### YOUR TASK
When you restate the data, keep every word as it is and drop the images.

[Page-level text extractions]
· · ·

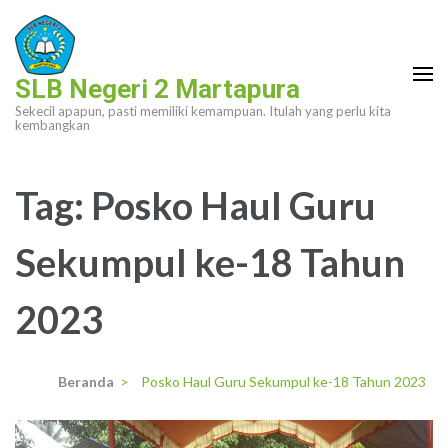
Lompat
ke
konten
SLB Negeri 2 Martapura
(Tekan
Sekecil apapun, pasti memiliki kemampuan. Itulah yang perlu kita
Enter)
kembangkan
Tag:
Posko Haul Guru
Sekumpul ke-18 Tahun
2023
Beranda
>
Posko Haul Guru Sekumpul ke-18 Tahun 2023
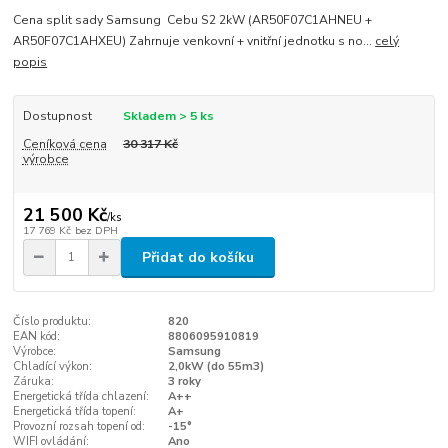
Cena split sady Samsung Cebu S2 2kW (AR50F07C1AHNEU +
AR50F07C1AHXEU) Zahrnuje venkovní + vnitřní jednotku s no...
celý
popis
Dostupnost
Skladem > 5 ks
Ceníková cena
30 317 Kč
výrobce
21 500 Kč
/
ks
17 769 Kč
bez DPH
Přidat do košíku
Číslo produktu:
820
EAN kód:
8806095910819
Výrobce:
Samsung
Chladící výkon:
2,0kW (do 55m3)
Záruka:
3 roky
Energetická třída chlazení:
A++
Energetická třída topení:
A+
Provozní rozsah topení od:
-15°
WIFI ovládání:
Ano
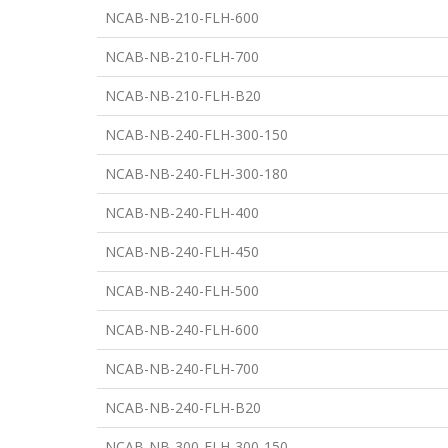
NCAB-NB-210-FLH-600
NCAB-NB-210-FLH-700
NCAB-NB-210-FLH-B20
NCAB-NB-240-FLH-300-150
NCAB-NB-240-FLH-300-180
NCAB-NB-240-FLH-400
NCAB-NB-240-FLH-450
NCAB-NB-240-FLH-500
NCAB-NB-240-FLH-600
NCAB-NB-240-FLH-700
NCAB-NB-240-FLH-B20
NCAB-NB-300-FLH-300-150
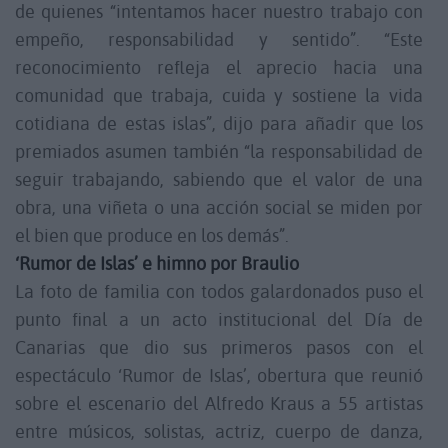
de quienes “intentamos hacer nuestro trabajo con
empeño, responsabilidad y sentido”. “Este
reconocimiento refleja el aprecio hacia una
comunidad que trabaja, cuida y sostiene la vida
cotidiana de estas islas”, dijo para añadir que los
premiados asumen también “la responsabilidad de
seguir trabajando, sabiendo que el valor de una
obra, una viñeta o una acción social se miden por
el bien que produce en los demás”.
‘Rumor de Islas’ e himno por Braulio
La foto de familia con todos galardonados puso el
punto final a un acto institucional del Día de
Canarias que dio sus primeros pasos con el
espectáculo ‘Rumor de Islas’, obertura que reunió
sobre el escenario del Alfredo Kraus a 55 artistas
entre músicos, solistas, actriz, cuerpo de danza,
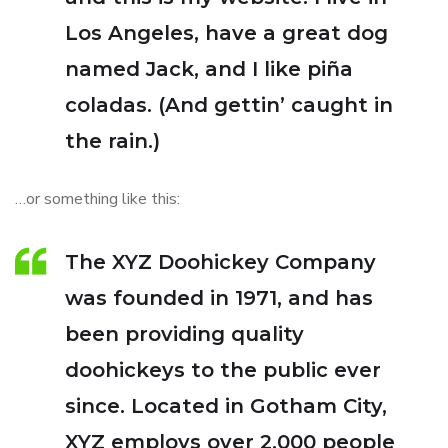
Los Angeles, have a great dog
named Jack, and I like piña
coladas. (And gettin’ caught in
the rain.)
…or something like this:
The XYZ Doohickey Company
was founded in 1971, and has
been providing quality
doohickeys to the public ever
since. Located in Gotham City,
XYZ employs over 2,000 people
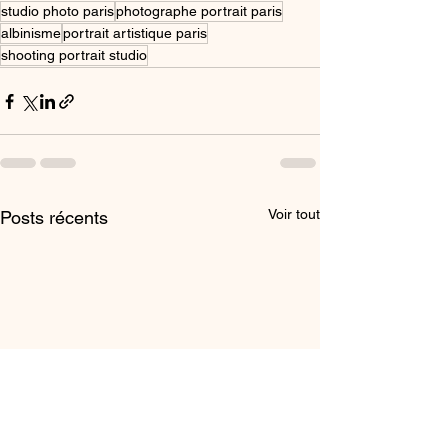
studio photo paris
photographe portrait paris
albinisme
portrait artistique paris
shooting portrait studio
Voir tout
Posts récents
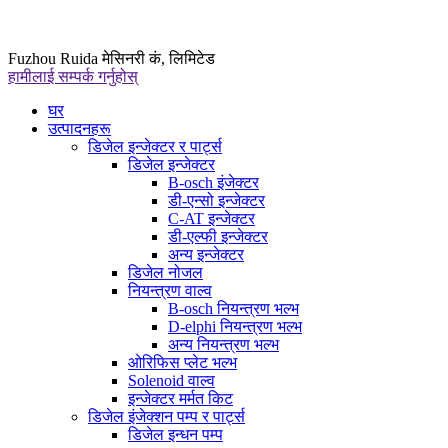
Fuzhou Ruida मेसिनरी कं, लिमिटेड
हामीलाई सम्पर्क गर्नुहोस्
घर
उत्पादनहरू
डिजेल इन्जेक्टर र पार्ट्स
डिजेल इन्जेक्टर
B-osch इंजेक्टर
डी-एन्सो इन्जेक्टर
C-AT इन्जेक्टर
डी-एल्फी इन्जेक्टर
अन्य इन्जेक्टर
डिजेल नोजल
नियन्त्रण वाल्व
B-osch नियन्त्रण भल्भ
D-elphi नियन्त्रण भल्भ
अन्य नियन्त्रण भल्भ
ओरिफिस प्लेट भल्भ
Solenoid वाल्व
इन्जेक्टर मर्मत किट
डिजेल इंजेक्शन पम्प र पार्ट्स
डिजेल इन्धन पम्प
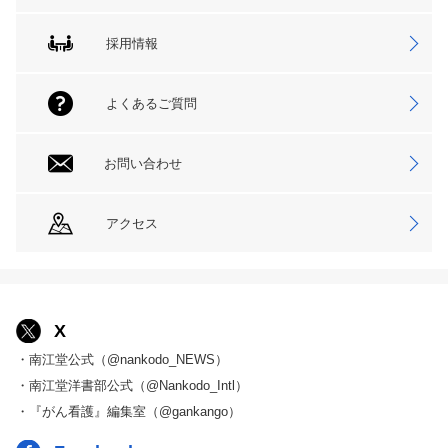
採用情報
よくあるご質問
お問い合わせ
アクセス
X
・南江堂公式（@nankodo_NEWS）
・南江堂洋書部公式（@Nankodo_Intl）
・『がん看護』編集室（@gankango）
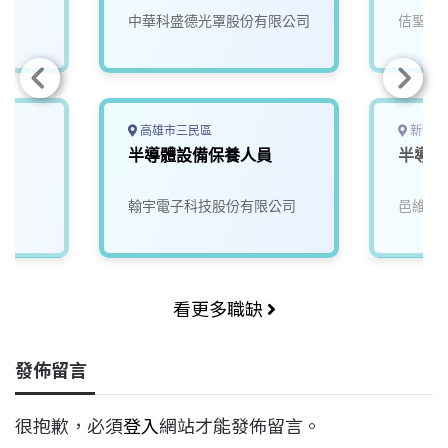
中華科盛德光罩股份有限公司
佶聖科
高雄市三民區
新竹縣
師
半導體設備保養人員
半導體
翰宇電子科技股份有限公司
邑維科
看更多職缺
發佈留言
很抱歉，必須
登入
網站才能發佈留言。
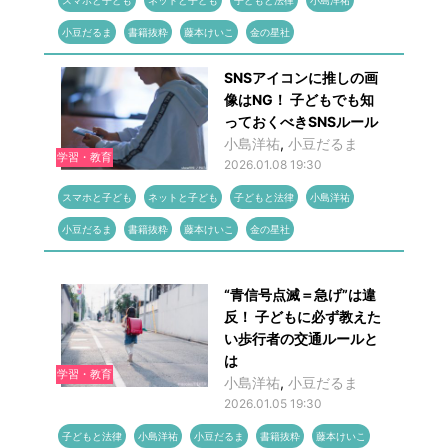
スマホと子ども
ネットと子ども
子どもと法律
小島洋祐
小豆だるま
書籍抜粋
藤本けいこ
金の星社
SNSアイコンに推しの画
像はNG！ 子どもでも知
っておくべきSNSルール
小島洋祐
,
小豆だるま
学習・教育
2026.01.08 19:30
スマホと子ども
ネットと子ども
子どもと法律
小島洋祐
小豆だるま
書籍抜粋
藤本けいこ
金の星社
“青信号点滅＝急げ”は違
反！ 子どもに必ず教えた
い歩行者の交通ルールと
は
学習・教育
小島洋祐
,
小豆だるま
2026.01.05 19:30
子どもと法律
小島洋祐
小豆だるま
書籍抜粋
藤本けいこ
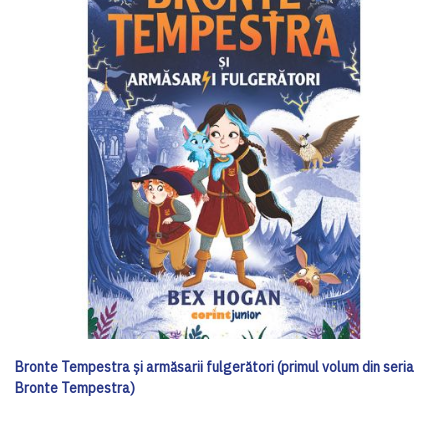
Bronte Tempestra și armăsarii fulgerători (primul volum din seria
Bronte Tempestra)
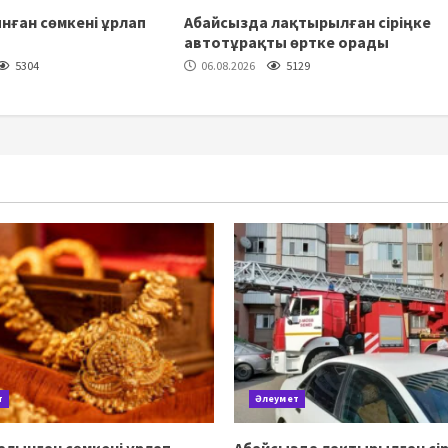
нған сөмкені ұрлап
Абайсызда лақтырылған сіріңке
автотұрақты өртке орады
5304
06.08.2026
5129
т
Әлеумет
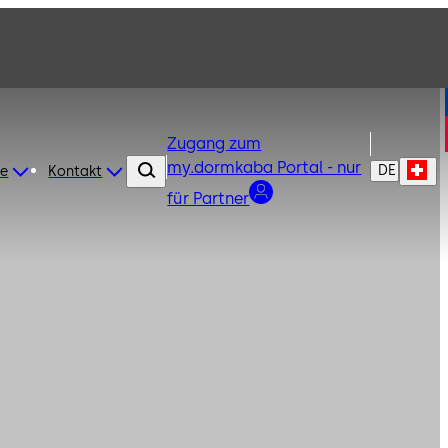
Zugang zum
my.dormkaba Portal - nur
DE
re
Kontakt
für Partner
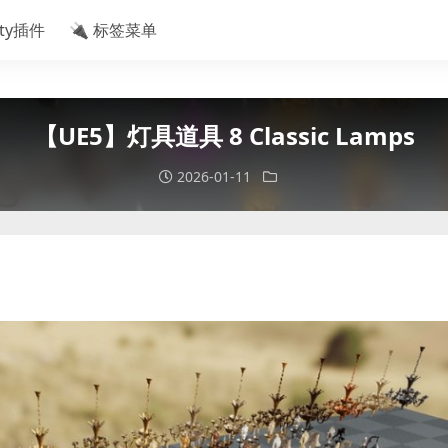
ity插件
🔌 标签菜单
【UE5】灯具道具 8 Classic Lamps
2026-01-11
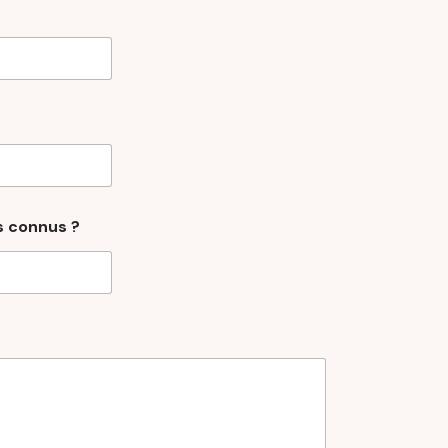
 connus ?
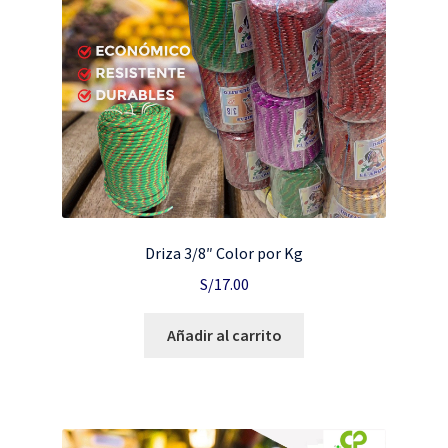
Driza 3/8″ Color por Kg
S/
17.00
Añadir al carrito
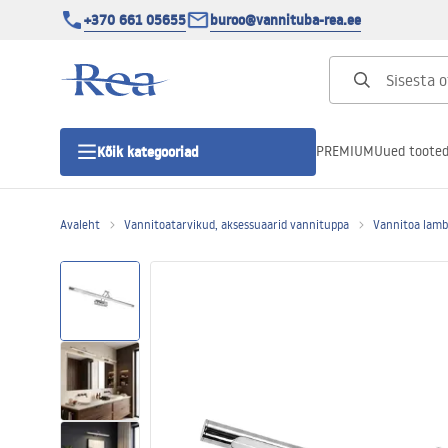
+370 661 05655
buroo@vannituba-rea.ee
PREMIUM
Uued toote
Kõik kategooriad
Avaleht
Vannitoatarvikud, aksessuaarid vannituppa
Vannitoa lambi
Dušikabiinid
Duši uks
Vannitoa dušialused
Lineaarne duši äravool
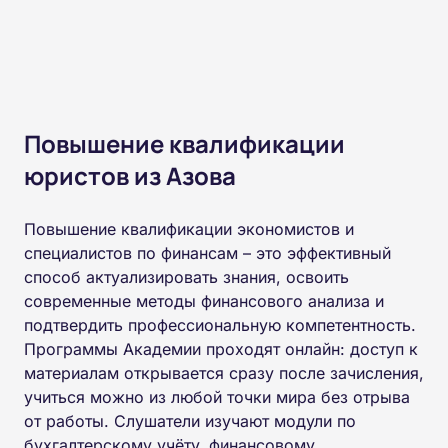
Повышение квалификации
юристов из Азова
Повышение квалификации экономистов и
специалистов по финансам – это эффективный
способ актуализировать знания, освоить
современные методы финансового анализа и
подтвердить профессиональную компетентность.
Программы Академии проходят онлайн: доступ к
материалам открывается сразу после зачисления,
учиться можно из любой точки мира без отрыва
от работы. Слушатели изучают модули по
бухгалтерскому учёту, финансовому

· · ·

### THE ANSWER
Lompat
ke
konten
SLB Negeri 2 Martapura
(Tekan
Sekecil apapun, pasti memiliki kemampuan. Itulah yang perlu kita
Enter)
kembangkan
Tag:
Posko Haul Guru
Sekumpul ke-18 Tahun
2023
Beranda
>
Posko Haul Guru Sekumpul ke-18 Tahun 2023
Cena split sady Samsung Cebu S2 2kW (AR50F07C1AHNEU +
AR50F07C1AHXEU) Zahrnuje venkovní + vnitřní jednotku s no...
celý
popis
Dostupnost
Skladem > 5 ks
Ceníková cena
30 317 Kč
výrobce
21 500 Kč
/
ks
17 769 Kč
bez DPH
Přidat do košíku
Číslo produktu:
820
EAN kód:
8806095910819
Výrobce:
Samsung
Chladící výkon:
2,0kW (do 55m3)
Záruka:
3 roky
Energetická třída chlazení:
A++
Energetická třída topení:
A+
Provozní rozsah topení od:
-15°
WIFI ovládání:
Ano
NCAB-NB-210-FLH-600
NCAB-NB-210-FLH-700
NCAB-NB-210-FLH-B20
NCAB-NB-240-FLH-300-150
NCAB-NB-240-FLH-300-180
NCAB-NB-240-FLH-400
NCAB-NB-240-FLH-450
NCAB-NB-240-FLH-500
NCAB-NB-240-FLH-600
NCAB-NB-240-FLH-700
NCAB-NB-240-FLH-B20
NCAB-NB-300-FLH-300-150
de quienes “intentamos hacer nuestro trabajo con
empeño, responsabilidad y sentido”. “Este
reconocimiento refleja el aprecio hacia una
comunidad que trabaja, cuida y sostiene la vida
cotidiana de estas islas”, dijo para añadir que los
premiados asumen también “la responsabilidad de
seguir trabajando, sabiendo que el valor de una
obra, una viñeta o una acción social se miden por
el bien que produce en los demás”.
‘Rumor de Islas’ e himno por Braulio
La foto de familia con todos galardonados puso el
punto final a un acto institucional del Día de
Canarias que dio sus primeros pasos con el
espectáculo ‘Rumor de Islas’, obertura que reunió
sobre el escenario del Alfredo Kraus a 55 artistas
entre músicos, solistas, actriz, cuerpo de danza,
Los Angeles, have a great dog
named Jack, and I like piña
coladas. (And gettin’ caught in
the rain.)
…or something like this:
The XYZ Doohickey Company
was founded in 1971, and has
been providing quality
doohickeys to the public ever
since. Located in Gotham City,
XYZ employs over 2,000 people
studio photo paris
photographe portrait paris
albinisme
portrait artistique paris
shooting portrait studio
Voir tout
Posts récents
Fuzhou Ruida मेसिनरी कं, लिमिटेड
हामीलाई सम्पर्क गर्नुहोस्
घर
उत्पादनहरू
डिजेल इन्जेक्टर र पार्ट्स
डिजेल इन्जेक्टर
B-osch इंजेक्टर
डी-एन्सो इन्जेक्टर
C-AT इन्जेक्टर
डी-एल्फी इन्जेक्टर
अन्य इन्जेक्टर
डिजेल नोजल
नियन्त्रण वाल्व
B-osch नियन्त्रण भल्भ
D-elphi नियन्त्रण भल्भ
अन्य नियन्त्रण भल्भ
ओरिफिस प्लेट भल्भ
Solenoid वाल्व
इन्जेक्टर मर्मत किट
डिजेल इंजेक्शन पम्प र पार्ट्स
डिजेल इन्धन पम्प
採用情報
よくあるご質問
お問い合わせ
アクセス
X
・南江堂公式（@nankodo_NEWS）
・南江堂洋書部公式（@Nankodo_Intl）
・『がん看護』編集室（@gankango）
中華科盛德光罩股份有限公司
佶聖科
高雄市三民區
新竹縣
師
半導體設備保養人員
半導體
翰宇電子科技股份有限公司
邑維科
看更多職缺
發佈留言
很抱歉，必須
登入
網站才能發佈留言。
スマホと子ども
ネットと子ども
子どもと法律
小島洋祐
小豆だるま
書籍抜粋
藤本けいこ
金の星社
SNSアイコンに推しの画
像はNG！ 子どもでも知
っておくべきSNSルール
小島洋祐
,
小豆だるま
学習・教育
2026.01.08 19:30
スマホと子ども
ネットと子ども
子どもと法律
小島洋祐
小豆だるま
書籍抜粋
藤本けいこ
金の星社
“青信号点滅＝急げ”は違
反！ 子どもに必ず教えた
い歩行者の交通ルールと
は
学習・教育
小島洋祐
,
小豆だるま
2026.01.05 19:30
子どもと法律
小島洋祐
小豆だるま
書籍抜粋
藤本けいこ
Bronte Tempestra și armăsarii fulgerători (primul volum din seria
Bronte Tempestra)
нған сөмкені ұрлап
Абайсызда лақтырылған сіріңке
автотұрақты өртке орады
5304
06.08.2026
5129
т
Әлеумет
Zugang zum
my.dormkaba Portal - nur
DE
re
Kontakt
für Partner
ity插件
🔌 标签菜单
【UE5】灯具道具 8 Classic Lamps
2026-01-11
 connus ?
Driza 3/8″ Color por Kg
S/
17.00
Añadir al carrito
+370 661 05655
buroo@vannituba-rea.ee
PREMIUM
Uued toote
Kõik kategooriad
Avaleht
Vannitoatarvikud, aksessuaarid vannituppa
Vannitoa lambi
Dušikabiinid
Duši uks
Vannitoa dušialused
Lineaarne duši äravool
Повышение квалификации
юристов из Азова
Повышение квалификации экономистов и
специалистов по финансам – это эффективный
способ актуализировать знания, освоить
современные методы финансового анализа и
подтвердить профессиональную компетентность.
Программы Академии проходят онлайн: доступ к
материалам открывается сразу после зачисления,
учиться можно из любой точки мира без отрыва
от работы. Слушатели изучают модули по
бухгалтерскому учёту, финансовому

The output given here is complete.